At that moment, Lance knew. He saw it. The suspect was screwing the dead man’s wife. Either she pushed him over with his help, or he pushed him over with her help - those little circles no doubt came from her spike heels. Or she knew one of them was going to be tying bales, and she knew where and how they did it, and she cut the rope and didn’t care who fell into the radiator, or the dead man had cut the rope to pin something on someone -

Everyone’s guilty of something. And when they confess, sometimes you take them at their word. Might not be right. Might not be exact. In the end, though, it’s as much justice as you’re going to get.

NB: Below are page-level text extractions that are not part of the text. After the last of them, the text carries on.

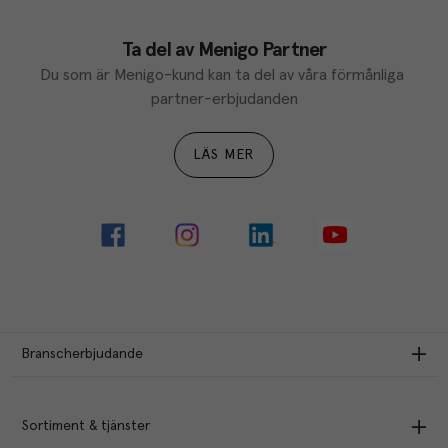
Ta del av Menigo Partner
Du som är Menigo-kund kan ta del av våra förmånliga 
partner-erbjudanden
LÄS MER
Branscherbjudande
Sortiment & tjänster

“You’re under arrest,” Lance said. The man looked surprised.

“So - so the blow to the head from the pipe killed him? Not the radiator?”

“That’s right. Plus, the cyanide.” The man looked completely confused. “But maybe she can fill us in on that.”

The man tensed - looked towards the door, looked towards the window - then all life left him, and he put out his hands for the cuff.

“So you know,” he said.

“We know everything,” Lance grinned. "Even when we know nothing at all."

SOLUTION: Had the rope broken when he was pulling on it, the victim would have been hurled away from the bale!